В принципе, давно пора не пенсию, прикидываю я и узнаю, что не все так просто.
— Пригрозил, что до министерства дойдет, — криво улыбается директриса. — Накляузничает, что беру людей без преподавательского стажа, да еще без категории. Я, конечно, смогу, если понадобиться, уладить, но-о, — тянет она, давая понять, что не собирается рисковать собственным местом из–за меня.
— Ладно, — бьет ладонью по столу Нелли Степановна, — с завтрашнего дня вы, Демьян, в штате лицея «Igitur». Единственное, — поднимает брови она, — я вас официально беру на полставки, а работать придется на целую ставку. Поймете, надеюсь, правильно: пусть этот, — снова кивает на дверь она, словно знает, что Сан Саныч подслушивает в замочную скважину, — подавится своей двойной зарплатой.
Я киваю, чтобы у нее не осталось сомнений: я все понял и понял правильно.
— Нелли Степановна, — начинаю я с придыханием и по ее смягчившемуся взгляду вижу, что она готова выслушать мою бесконечную благодарность.
Правда, через считанные секунды на ее лице застывает маска недоумения.
— Не могли бы вы дать денег в долг? — решившись, выпаливаю я.
Она оглядывает меня с головы до пят, пару раз открывает и закрывает, словно меняя уже готовый ответ, рот и все–таки соглашается.
Соглашается, чтобы я обедал в долг в лицейской столовой.
Это был особый вид подсиживания.
Не сидеть на моих уроках на последней парте, а после — не трепать мне нервы нелепыми замечаниями и советами, которые, отнесись я к ним серьезно, приведут меня к катастрофе. Ничего подобного — Сан Саныч повел себя куда как коварнее.
А когда директриса поинтересовалась, как он собирается координировать мои действия — все–таки молодой специалист без стажа и все такое, да еще половина зарплаты, которую я отстегивал Морщинину за своего рода политику несопротивления, между прочим, при свидетелях, которые все равно ничего бы не поняли, кроме того, что коллеги–историки меняются книгами, набитыми, если приходила моя очередь давать один из своих трехста домашних экземпляров, купюрами, по одной–две на разворот, — Сан Саныч, с ее же слов, лишь махнул рукой, выдав что–то вроде: «куда мне, старику, до него!».
Выслушав Нелли Степановну, я мрачнею. Признаться в том, без консультаций, хотя бы на первых порах, Сан Саныча я надрываюсь, как рессора от «Жигулей», по ошибке поставленная на «КАМАЗ», теперь, после публичного выражения Морщининым своего доверия, я точно не могу. Но и признать абсолютную правоту моего, как оказалось, заклятого коллеги тоже не след: показная нескромность еще подозрительнее показной похвалы.

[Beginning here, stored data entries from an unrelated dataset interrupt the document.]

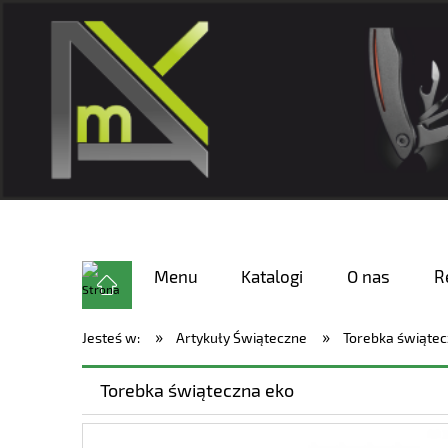
Menu
Katalogi
O nas
R
»
»
Jesteś w:
Artykuły Świąteczne
Torebka świątec
Torebka świąteczna eko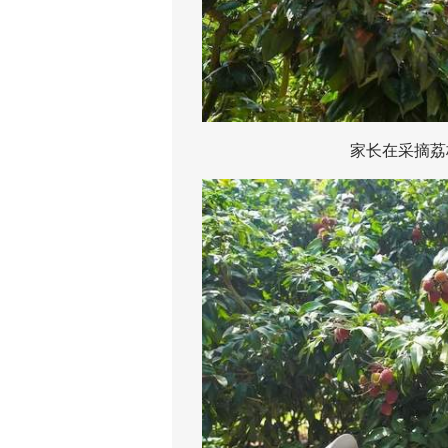
家长在采摘荔枝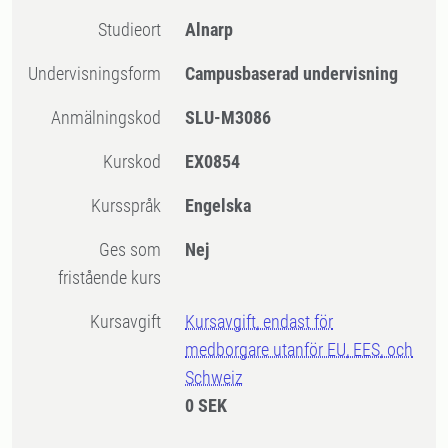
Studieort
Alnarp
Undervisningsform
Campusbaserad undervisning
Anmälningskod
SLU-M3086
Kurskod
EX0854
Kursspråk
Engelska
Ges som
Nej
fristående kurs
Kursavgift
Kursavgift, endast för
medborgare utanför EU, EES, och
Schweiz
0 SEK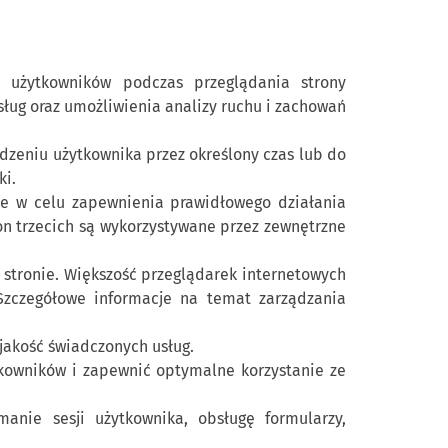
h użytkowników podczas przeglądania strony
usług oraz umożliwienia analizy ruchu i zachowań
ądzeniu użytkownika przez określony czas lub do
ki.
ane w celu zapewnienia prawidłowego działania
tron trzecich są wykorzystywane przez zewnętrzne
 stronie. Większość przeglądarek internetowych
 Szczegółowe informacje na temat zarządzania
jakość świadczonych usług.
tkowników i zapewnić optymalne korzystanie ze
anie sesji użytkownika, obsługę formularzy,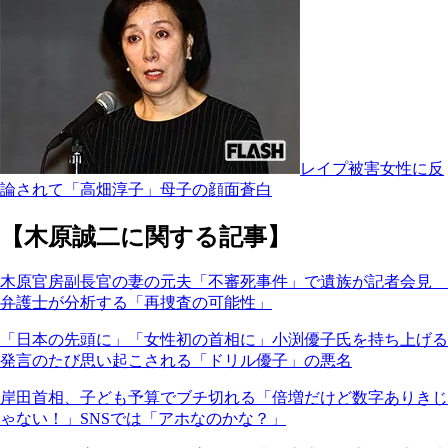
レイプ被害女性に反
論されて「高畑淳子」母子の顔面蒼白
【木原誠二に関する記事】
木原官房副長官の妻の元夫「不審死事件」で遺族が記者会見
弁護士が分析する「再捜査の可能性」
「日本の先頭に」「女性初の首相に」小渕優子氏を持ち上げる
発言のたび思い起こされる「ドリル優子」の悪名
岸田首相、子ども予算でブチ切れる「倍増だけど数字ありきじ
ゃない！」SNSでは「アホなのかな？」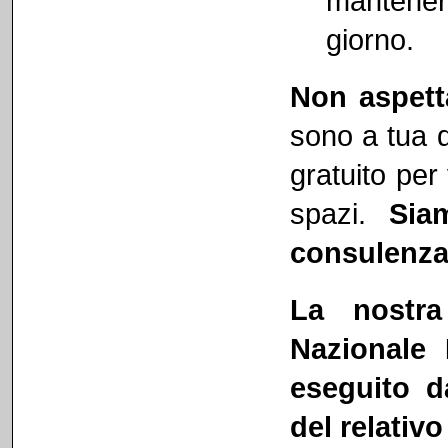
mantener
giorno.
Non aspetta
sono a tua d
gratuito per
spazi.
Sia
consulenza 
La nostra
Nazionale 
eseguito d
del relativo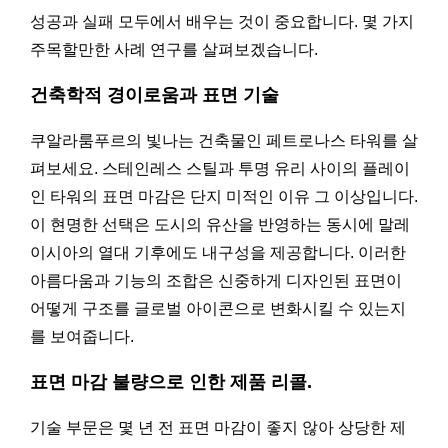
성공과 실패 모두에서 배우는 것이 중요합니다. 몇 가지
주목할만한 사례 연구를 살펴보겠습니다.
건축학적 경이로움과 표면 기술
쿠알라룸푸르의 빛나는 건축물인 페트로나스 타워를 살
펴보세요. 스테인레스 스틸과 투명 유리 사이의 플레이
인 타워의 표면 마감은 단지 미적인 이유 그 이상입니다.
이 현명한 선택은 도시의 유산을 반영하는 동시에 말레
이시아의 열대 기후에도 내구성을 제공합니다. 이러한
아름다움과 기능의 조합은 신중하게 디자인된 표면이
어떻게 구조를 글로벌 아이콘으로 변화시킬 수 있는지
를 보여줍니다.
표면 마감 불량으로 인한 제품 리콜
.
기술 부문은 몇 년 전 표면 마감이 좋지 않아 상당한 제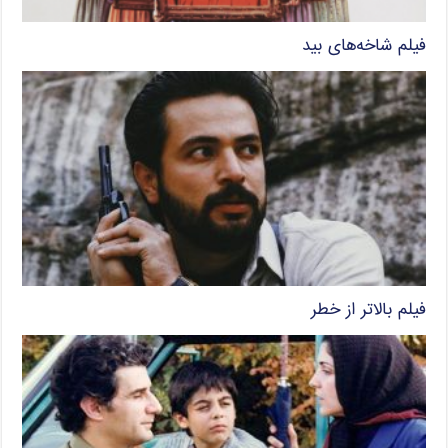
فیلم شاخه‌های بید
فیلم بالاتر از خطر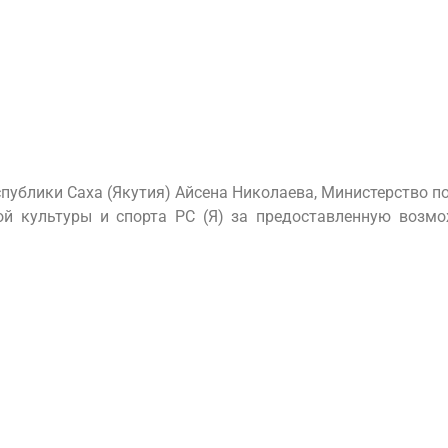
ублики Саха (Якутия) Айсена Николаева, Министерство по
ой культуры и спорта РС (Я) за предоставленную возмо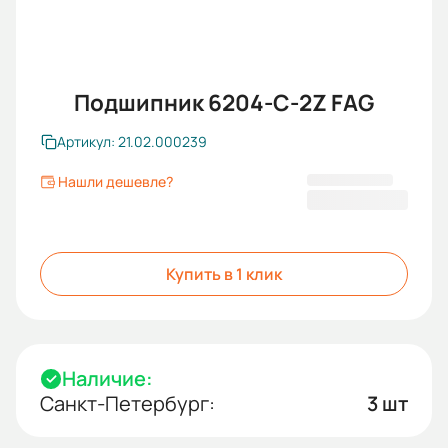
Подшипник 6204-С-2Z FAG
Артикул: 21.02.000239
Нашли дешевле?
226,00 ₽
Купить в 1 клик
Наличие:
Санкт-Петербург:
3 шт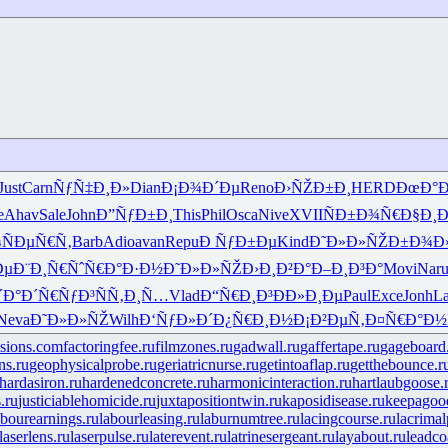
Just
Carn
ÑƒÑ‡Ð¸Ð»
Dian
Ð¡Ð¾Ð´Ðµ
Reno
Ð›ÑŽÐ±Ð¸
HERD
ÐœÐ°Ð
e
Ahav
Sale
John
Ð”ÑƒÐ±Ð¸
This
Phil
Osca
Nive
XVII
ÑÐ±Ð¾Ñ€
Ð§Ð¸
¾
ÑÐµÑ€Ñ‚
Barb
Adio
avan
Repu
Ð ÑƒÐ±Ðµ
Kind
Ð˜Ð»Ð»ÑŽ
Ð±Ð¾Ð
Ðµ
Ð¨Ð¸Ñ€Ñˆ
Ñ€Ð°Ð·Ð½
Ð˜Ð»Ð»ÑŽ
Ð›Ð¸Ð²Ð°
Ð–Ð¸Ð³Ð°
Movi
Nar
´Ð°
Ð´Ñ€ÑƒÐ³
ÑÑ‚Ð¸Ñ…
Vlad
Ð“Ñ€Ð¸Ð³
ÐÐ»Ð¸Ðµ
Paul
Exce
Jonh
La
Neva
Ð˜Ð»Ð»ÑŽ
Wilh
Ð‘ÑƒÐ»Ð´
Ð¿Ñ€Ð¸Ð½
Ð¡Ð²ÐµÑ‚
Ð¤Ñ€Ð°Ð½
isions.com
factoringfee.ru
filmzones.ru
gadwall.ru
gaffertape.ru
gageboard
ns.ru
geophysicalprobe.ru
geriatricnurse.ru
getintoaflap.ru
getthebounce.r
hardasiron.ru
hardenedconcrete.ru
harmonicinteraction.ru
hartlaubgoose.
.ru
justiciablehomicide.ru
juxtapositiontwin.ru
kaposidisease.ru
keepagood
abourearnings.ru
labourleasing.ru
laburnumtree.ru
lacingcourse.ru
lacrimal
laserlens.ru
laserpulse.ru
laterevent.ru
latrinesergeant.ru
layabout.ru
leadco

В общем, следовало признать, что своего Сан Саныч добился: я явно брошен на произвол судьбы. Как мышка, свалившаяся в кувшин с молоком. Вот только рассчитывать на чудесное превращения молока в масло не приходится — все рассказчики бородатой притчи забывают об элементарной усталости. А еще, о вязкой, засасывающей массе — уже не молоке, но еще и не масле, поглощающей выбившееся из сил существо не хуже девонширских болот.

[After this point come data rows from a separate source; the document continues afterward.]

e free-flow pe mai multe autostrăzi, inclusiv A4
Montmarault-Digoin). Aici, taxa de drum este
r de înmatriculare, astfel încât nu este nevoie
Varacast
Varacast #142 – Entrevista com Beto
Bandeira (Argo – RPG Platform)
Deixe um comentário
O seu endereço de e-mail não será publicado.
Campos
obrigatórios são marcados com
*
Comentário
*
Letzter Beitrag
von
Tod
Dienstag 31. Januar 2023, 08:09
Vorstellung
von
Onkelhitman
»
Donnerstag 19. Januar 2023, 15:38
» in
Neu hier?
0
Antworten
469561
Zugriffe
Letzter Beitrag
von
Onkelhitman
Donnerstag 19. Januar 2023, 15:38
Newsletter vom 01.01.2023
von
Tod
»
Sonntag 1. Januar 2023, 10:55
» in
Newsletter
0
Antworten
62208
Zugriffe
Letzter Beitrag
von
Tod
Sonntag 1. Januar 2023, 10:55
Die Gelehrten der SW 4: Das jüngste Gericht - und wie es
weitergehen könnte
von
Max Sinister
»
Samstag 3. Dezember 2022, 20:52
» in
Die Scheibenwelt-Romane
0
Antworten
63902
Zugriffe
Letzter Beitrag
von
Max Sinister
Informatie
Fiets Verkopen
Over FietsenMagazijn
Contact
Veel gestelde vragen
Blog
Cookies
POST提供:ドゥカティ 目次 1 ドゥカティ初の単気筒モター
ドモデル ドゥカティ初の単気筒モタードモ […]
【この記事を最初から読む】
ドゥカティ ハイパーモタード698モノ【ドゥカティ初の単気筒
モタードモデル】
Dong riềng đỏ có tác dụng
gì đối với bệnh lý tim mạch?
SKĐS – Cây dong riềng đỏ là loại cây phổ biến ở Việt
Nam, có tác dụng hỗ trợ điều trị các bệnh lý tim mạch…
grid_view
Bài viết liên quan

Мое барахтанье вышло мне впалыми щеками и черными, совсем как от сотрясения мозга, кругами под глазами. Я не ложился раньше четырех утра, чему сейчас, зевая за рулем красного «Фольксвагена Поло», я лишь улыбаюсь: ведь теперь девять часов — моя обычная и, признаться, далеко не всегда предельная норма суточного сна.

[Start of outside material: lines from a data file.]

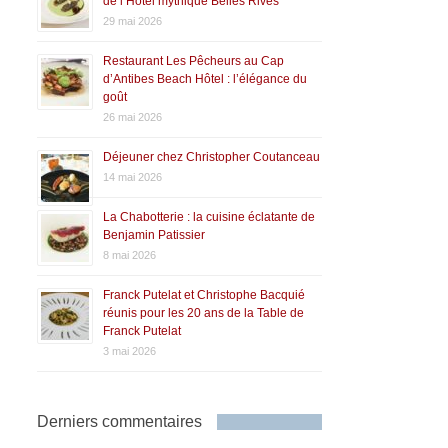
de l’Hôtel mythique Belles Rives
29 mai 2026
Restaurant Les Pêcheurs au Cap
d’Antibes Beach Hôtel : l’élégance du
goût
26 mai 2026
Déjeuner chez Christopher Coutanceau
14 mai 2026
La Chabotterie : la cuisine éclatante de
Benjamin Patissier
8 mai 2026
Franck Putelat et Christophe Bacquié
réunis pour les 20 ans de la Table de
Franck Putelat
3 mai 2026
Derniers commentaires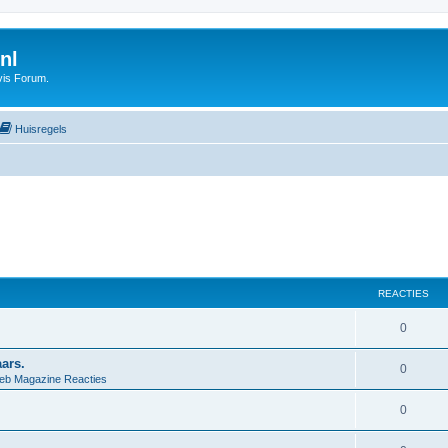
nl
vis Forum.
Huisregels
REACTIES
0
ars.
0
eb Magazine Reacties
0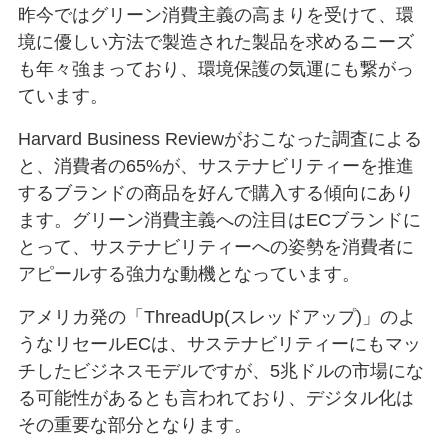
昨今ではグリーン消費主義の高まりを受けて、環
境に優しい方法で製造された製品を求めるニーズ
も年々強まっており、環境保護の気運にも繋がっ
ています。
Harvard Business Reviewがおこなった調査による
と、消費者の65%が、サステナビリティーを推進
するブランドの商品を好んで購入する傾向にあり
ます。グリーン消費主義への注目はECブランドに
とって、サステナビリティーへの姿勢を消費者に
アピールする強力な動機となっています。
アメリカ発の「ThreadUp(スレッドアップ)」のよ
うなリセールECは、サステナビリティーにもマッ
チしたビジネスモデルですが、5兆ドルの市場にな
る可能性があるとも言われており、デジタル化は
その重要な部分となります。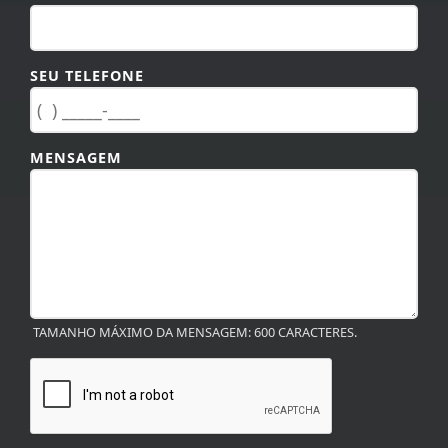
SEU TELEFONE
MENSAGEM
TAMANHO MÁXIMO DA MENSAGEM: 600 CARACTERES.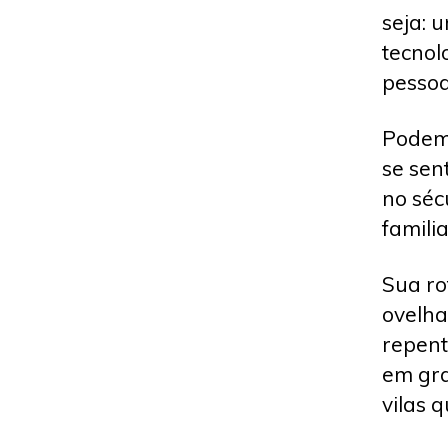
seja: 
tecnol
pessoa
Podem
se sen
no séc
famili
Sua ro
ovelha
repent
em gra
vilas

Изнурительная подготовка к урокам напомнила мне студенческие сессии, с той лишь разницей, что экзаменационный месяц всегда пролетал стремительно, особенно дни между экзаменами. Теперь же конец если и предполагался где–то вдали, гораздо дальше линии горизонта, то представлял я его не более радужно, чем какой–нибудь несчастный заключенный концлагеря, который, одурев от палящего солнца и разминая истертыми в кровь ногами грязь, вдруг видит себя, словно со стороны, методично размахивающего киркой, и понимает, что давно уже не осознает собственных мыслей, как будто их и нет, и потому не в состоянии сказать, сколько часов, недель и даже лет он вот так, изо дня в день машет киркой и сколько тонн несокрушимой горной породы повержено им, простым смертным из костей и совсем немного — из мяса, в мелкие камешки, почти в пыль. После такого прозрения остается желать одного: побыстрее сгореть в лагерной печи, на лучшее нет права и надеяться.